== Segment start ==
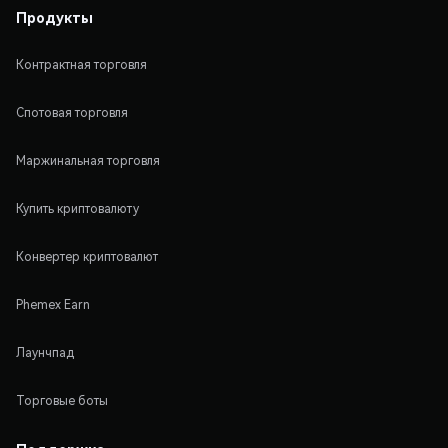
Продукты
Контрактная торговля
Спотовая торговля
Маржинальная торговля
Купить криптовалюту
Конвертер криптовалют
Phemex Earn
Лаунчпад
Торговые боты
== Segment end ==
* [Your objective]:
Copy every line of the data that carries the word "торговля".

* [Exercise output]:
Контрактная торговля
Спотовая торговля
Маржинальная торговля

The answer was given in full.